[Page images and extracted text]
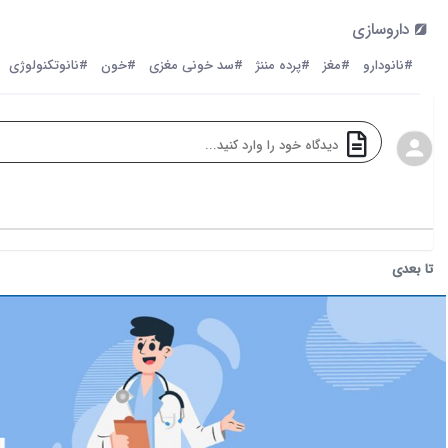
داروسازی
#نانودارو
#مغز
#پرده مننژ
#سد خونی مغزی
#خون
#نانوتکنولوژی
تا بعدی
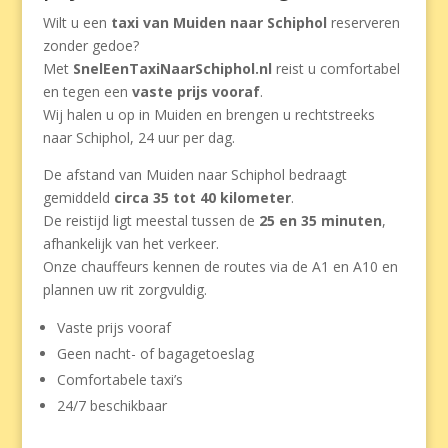
Wilt u een
taxi van Muiden naar Schiphol
reserveren
zonder gedoe?
Met
SnelEenTaxiNaarSchiphol.nl
reist u comfortabel
en tegen een
vaste prijs vooraf
.
Wij halen u op in Muiden en brengen u rechtstreeks
naar Schiphol, 24 uur per dag.
De afstand van Muiden naar Schiphol bedraagt
gemiddeld
circa 35 tot 40 kilometer
.
De reistijd ligt meestal tussen de
25 en 35 minuten
,
afhankelijk van het verkeer.
Onze chauffeurs kennen de routes via de A1 en A10 en
plannen uw rit zorgvuldig.
Vaste prijs vooraf
Geen nacht- of bagagetoeslag
Comfortabele taxi’s
24/7 beschikbaar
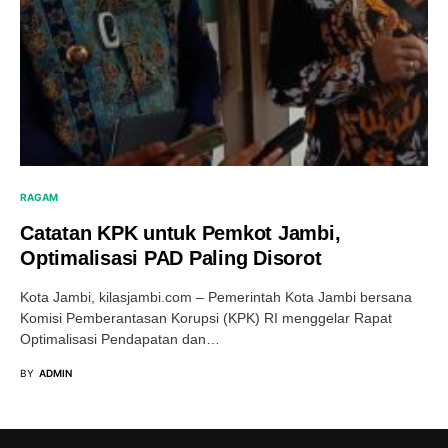
RAGAM
Catatan KPK untuk Pemkot Jambi,
Optimalisasi PAD Paling Disorot
Kota Jambi, kilasjambi.com – Pemerintah Kota Jambi bersana
Komisi Pemberantasan Korupsi (KPK) RI menggelar Rapat
Optimalisasi Pendapatan dan…
BY
ADMIN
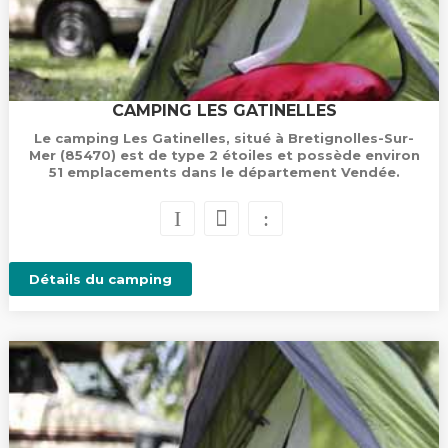
CAMPING LES GATINELLES
Le camping Les Gatinelles, situé à Bretignolles-Sur-
Mer (85470) est de type 2 étoiles et possède environ
51 emplacements dans le département Vendée.
Détails du camping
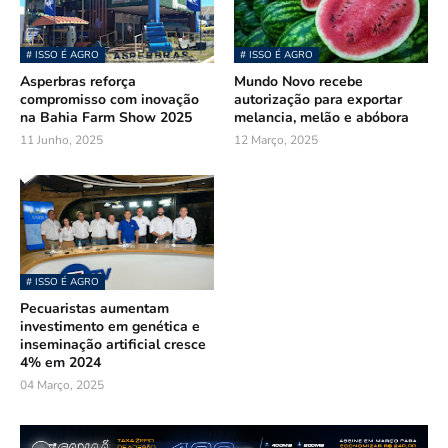
# ISSO É AGRO
# ISSO É AGRO
Asperbras reforça
Mundo Novo recebe
compromisso com inovação
autorização para exportar
na Bahia Farm Show 2025
melancia, melão e abóbora
11 Junho, 2025
12 Março, 2025
# ISSO É AGRO
Pecuaristas aumentam
investimento em genética e
inseminação artificial cresce
4% em 2024
04 Março, 2025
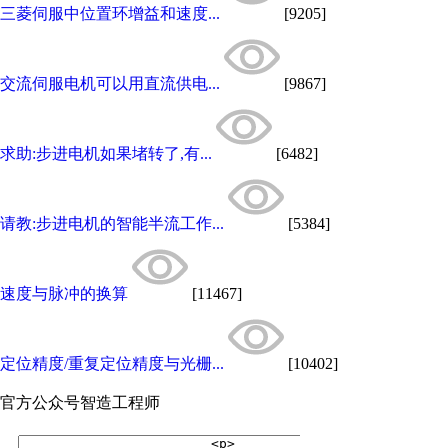
三菱伺服中位置环增益和速度...
[9205]
交流伺服电机可以用直流供电...
[9867]
求助:步进电机如果堵转了,有...
[6482]
请教:步进电机的智能半流工作...
[5384]
速度与脉冲的换算
[11467]
定位精度/重复定位精度与光栅...
[10402]
官方公众号
智造工程师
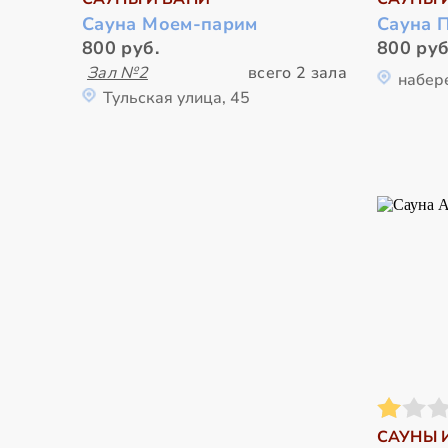
Сауна Моем-парим
Сауна 
800 руб.
800 руб
Зал №2
всего 2 зала
набер
Тульская улица, 45
САУНЫ 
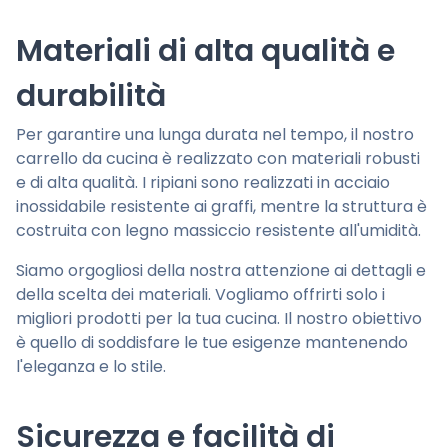
Materiali di alta qualità e
durabilità
Per garantire una lunga durata nel tempo, il nostro
carrello da cucina è realizzato con materiali robusti
e di alta qualità. I ripiani sono realizzati in acciaio
inossidabile resistente ai graffi, mentre la struttura è
costruita con legno massiccio resistente all'umidità.
Siamo orgogliosi della nostra attenzione ai dettagli e
della scelta dei materiali. Vogliamo offrirti solo i
migliori prodotti per la tua cucina. Il nostro obiettivo
è quello di soddisfare le tue esigenze mantenendo
l'eleganza e lo stile.
Sicurezza e facilità di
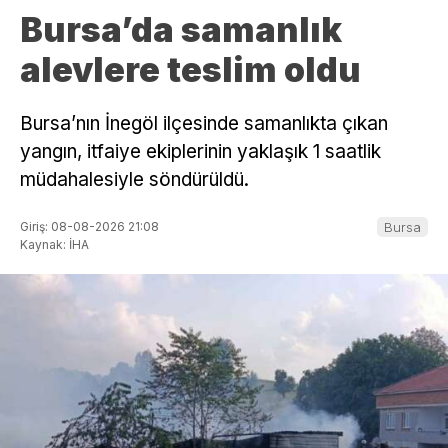
Bursa’da samanlık
alevlere teslim oldu
Bursa’nın İnegöl ilçesinde samanlıkta çıkan
yangın, itfaiye ekiplerinin yaklaşık 1 saatlik
müdahalesiyle söndürüldü.
Giriş: 08-08-2026 21:08
Bursa
Kaynak: İHA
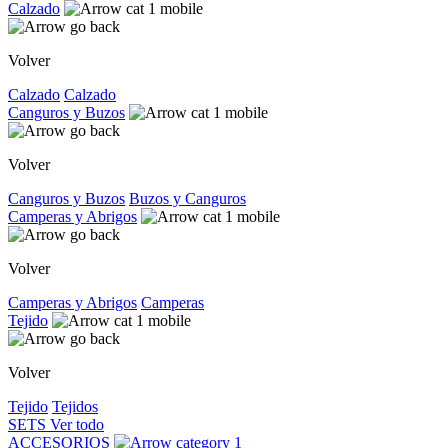
Calzado
Volver
Calzado
Calzado
Canguros y Buzos
Volver
Canguros y Buzos
Buzos y Canguros
Camperas y Abrigos
Volver
Camperas y Abrigos
Camperas
Tejido
Volver
Tejido
Tejidos
SETS
Ver todo
ACCESORIOS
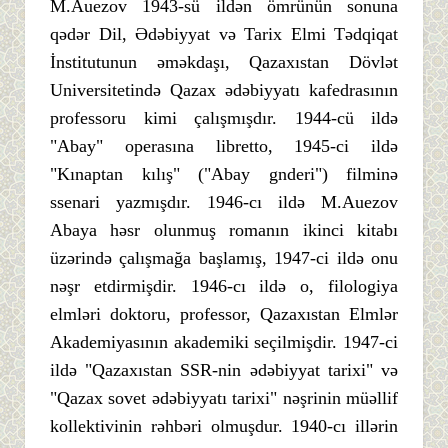
M.Auezov 1943-sü ildən ömrünün sonuna
qədər Dil, Ədəbiyyat və Tarix Elmi Tədqiqat
İnstitutunun əməkdaşı, Qazaxıstan Dövlət
Universitetində Qazax ədəbiyyatı kafedrasının
professoru kimi çalışmışdır. 1944-cü ildə
"Abay" operasına libretto, 1945-ci ildə
"Kınaptan kılış" ("Abay gnderi") filminə
ssenari yazmışdır. 1946-cı ildə M.Auezov
Abaya həsr olunmuş romanın ikinci kitabı
üzərində çalışmağa başlamış, 1947-ci ildə onu
nəşr etdirmişdir. 1946-cı ildə o, filologiya
elmləri doktoru, professor, Qazaxıstan Elmlər
Akademiyasının akademiki seçilmişdir. 1947-ci
ildə "Qazaxıstan SSR-nin ədəbiyyat tarixi" və
"Qazax sovet ədəbiyyatı tarixi" nəşrinin müəllif
kollektivinin rəhbəri olmuşdur. 1940-cı illərin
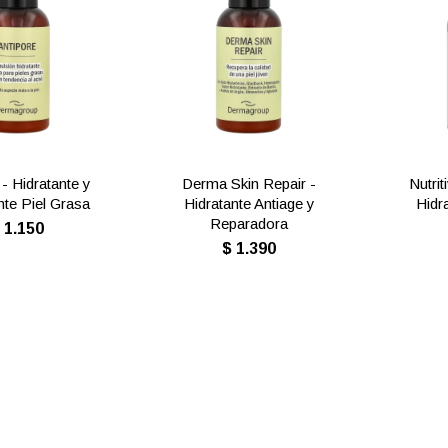
 - Hidratante y
Derma Skin Repair -
Nutrit
nte Piel Grasa
Hidratante Antiage y
Hidr
Reparadora
$
1.150
$
1.390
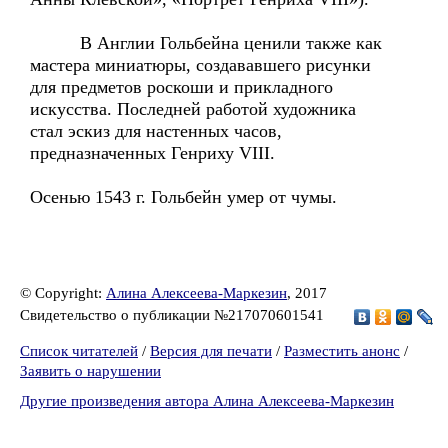
В Англии Гольбейна ценили также как
мастера миниатюры, создававшего рисунки
для предметов роскоши и прикладного
искусства. Последней работой художника
стал эскиз для настенных часов,
предназначенных Генриху VIII.
Осенью 1543 г. Гольбейн умер от чумы.
© Copyright:
Алина Алексеева-Маркезин
, 2017
Свидетельство о публикации №217070601541
Список читателей
/
Версия для печати
/
Разместить анонс
/
Заявить о нарушении
Другие произведения автора Алина Алексеева-Маркезин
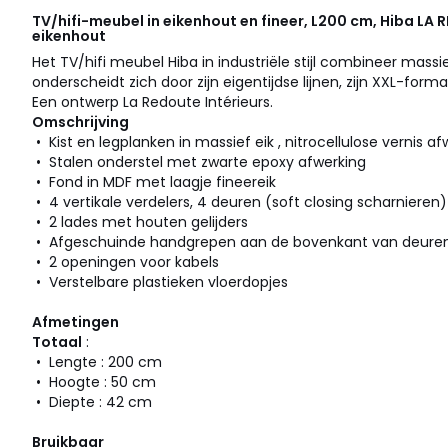
TV/hifi-meubel in eikenhout en fineer, L200 cm, Hiba
LA 
eikenhout
Het TV/hifi meubel Hiba in industriële stijl combineer massi
onderscheidt zich door zijn eigentijdse lijnen, zijn XXL-form
Een ontwerp La Redoute Intérieurs.
Omschrijving
• Kist en legplanken in massief eik , nitrocellulose vernis a
• Stalen onderstel met zwarte epoxy afwerking
• Fond in MDF met laagje fineereik
• 4 vertikale verdelers, 4 deuren (soft closing scharnieren)
• 2 lades met houten gelijders
• Afgeschuinde handgrepen aan de bovenkant van deuren
• 2 openingen voor kabels
• Verstelbare plastieken vloerdopjes
Afmetingen
Totaal
:
• Lengte : 200 cm
• Hoogte : 50 cm
• Diepte : 42 cm
Bruikbaar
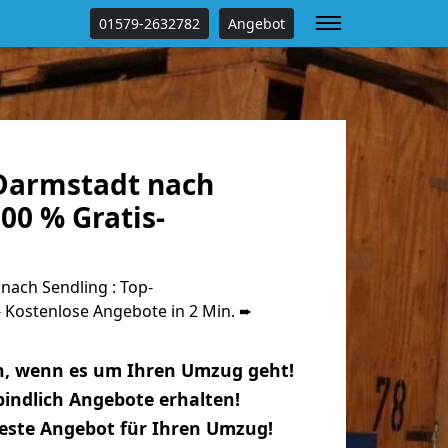
01579-2632782
Angebot
Darmstadt nach
00 % Gratis-
ach Sendling : Top-
Kostenlose Angebote in 2 Min. ➨
n, wenn es um Ihren Umzug geht!
indlich Angebote erhalten!
beste Angebot für Ihren Umzug!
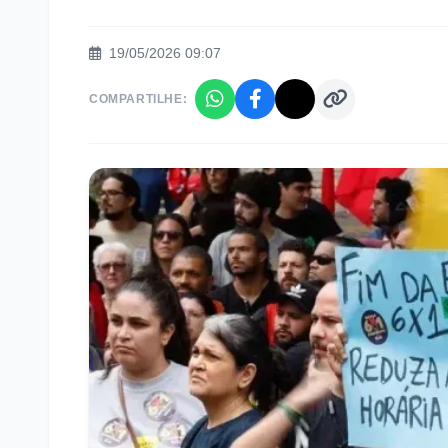
19/05/2026 09:07
COMPARTILHE:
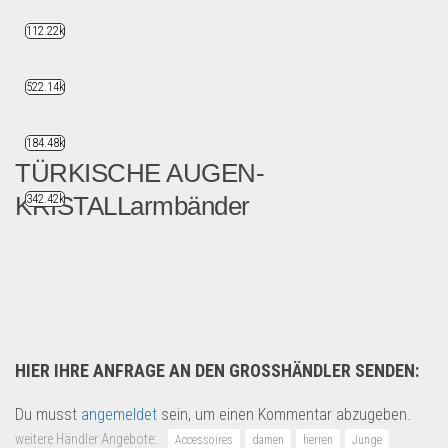
112.22k
522.14k
184.48k
TÜRKISCHE AUGEN-
KRISTALLarmbänder
342.42k
Türkisches Auge, Glückskris...
Uhren & Schmuck
HIER IHRE ANFRAGE AN DEN GROSSHÄNDLER SENDEN:
Du musst
angemeldet
sein, um einen Kommentar abzugeben.
weitere Händler Angebote:
Accessoires
damen
herren
Junge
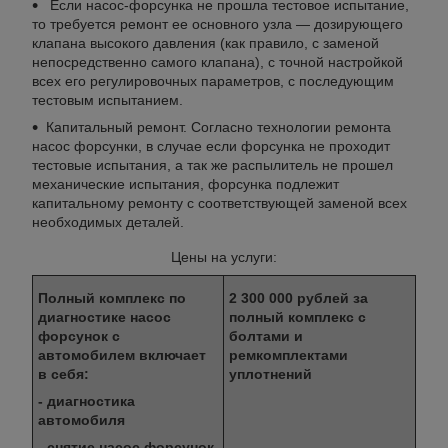
Если насос-форсунка не прошла тестовое испытание,
то требуется ремонт ее основного узла ― дозирующего
клапана высокого давления (как правило, с заменой
непосредственно самого клапана), с точной настройкой
всех его регулировочных параметров, с последующим
тестовым испытанием.
Капитальный ремонт. Согласно технологии ремонта
насос форсунки, в случае если форсунка не проходит
тестовые испытания, а так же распылитель не прошел
механические испытания, форсунка подлежит
капитальному ремонту с соответствующей заменой всех
необходимых деталей.
Цены на услуги:
Полный комплекс по
2 300 000 рублей за
диагностике насос
полный комплекс с
форсунок с
болтами и
автомобилем включает
ремкомплектами
в себя:
уплотнений
- диагностика
автомобиля
- снятие насос форсунок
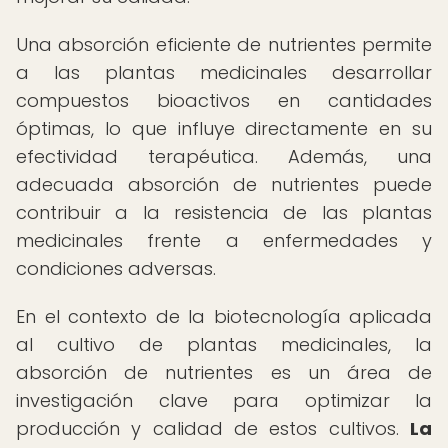
Una absorción eficiente de nutrientes permite
a las plantas medicinales desarrollar
compuestos bioactivos en cantidades
óptimas, lo que influye directamente en su
efectividad terapéutica. Además, una
adecuada absorción de nutrientes puede
contribuir a la resistencia de las plantas
medicinales frente a enfermedades y
condiciones adversas.
En el contexto de la biotecnología aplicada
al cultivo de plantas medicinales, la
absorción de nutrientes es un área de
investigación clave para optimizar la
producción y calidad de estos cultivos.
La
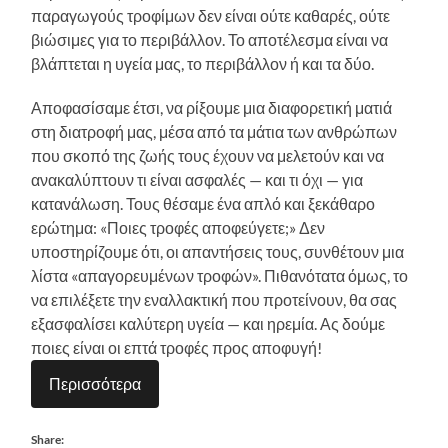
παραγωγούς τροφίμων δεν είναι ούτε καθαρές, ούτε
βιώσιμες για το περιβάλλον. Το αποτέλεσμα είναι να
βλάπτεται η υγεία μας, το περιβάλλον ή και τα δύο.
Αποφασίσαμε έτσι, να ρίξουμε μια διαφορετική ματιά
στη διατροφή μας, μέσα από τα μάτια των ανθρώπων
που σκοπό της ζωής τους έχουν να μελετούν και να
ανακαλύπτουν τι είναι ασφαλές — και τι όχι — για
κατανάλωση. Τους θέσαμε ένα απλό και ξεκάθαρο
ερώτημα: «Ποιες τροφές αποφεύγετε;» Δεν
υποστηρίζουμε ότι, οι απαντήσεις τους, συνθέτουν μια
λίστα «απαγορευμένων τροφών». Πιθανότατα όμως, το
να επιλέξετε την εναλλακτική που προτείνουν, θα σας
εξασφαλίσει καλύτερη υγεία — και ηρεμία. Ας δούμε
ποιες είναι οι επτά τροφές προς αποφυγή!
Περισσότερα
Share:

Your assignment
The data above holds the lines to copy: start at the one with "Accessoires", stop at the one with "παραγωγούς τροφίμων δεν", include both, copy them exactly without pictures, and copy nothing else.

Result of this task
Accessoires
damen
herren
Junge
Если насос-форсунка не прошла тестовое испытание,
то требуется ремонт ее основного узла ― дозирующего
клапана высокого давления (как правило, с заменой
непосредственно самого клапана), с точной настройкой
всех его регулировочных параметров, с последующим
тестовым испытанием.
Капитальный ремонт. Согласно технологии ремонта
насос форсунки, в случае если форсунка не проходит
тестовые испытания, а так же распылитель не прошел
механические испытания, форсунка подлежит
капитальному ремонту с соответствующей заменой всех
необходимых деталей.
Цены на услуги:
Полный комплекс по
2 300 000 рублей за
диагностике насос
полный комплекс с
форсунок с
болтами и
автомобилем включает
ремкомплектами
в себя:
уплотнений
- диагностика
автомобиля
- снятие насос форсунок
Una absorción eficiente de nutrientes permite
a las plantas medicinales desarrollar
compuestos bioactivos en cantidades
óptimas, lo que influye directamente en su
efectividad terapéutica. Además, una
adecuada absorción de nutrientes puede
contribuir a la resistencia de las plantas
medicinales frente a enfermedades y
condiciones adversas.
En el contexto de la biotecnología aplicada
al cultivo de plantas medicinales, la
absorción de nutrientes es un área de
investigación clave para optimizar la
producción y calidad de estos cultivos.
La
παραγωγούς τροφίμων δεν είναι ούτε καθαρές, ούτε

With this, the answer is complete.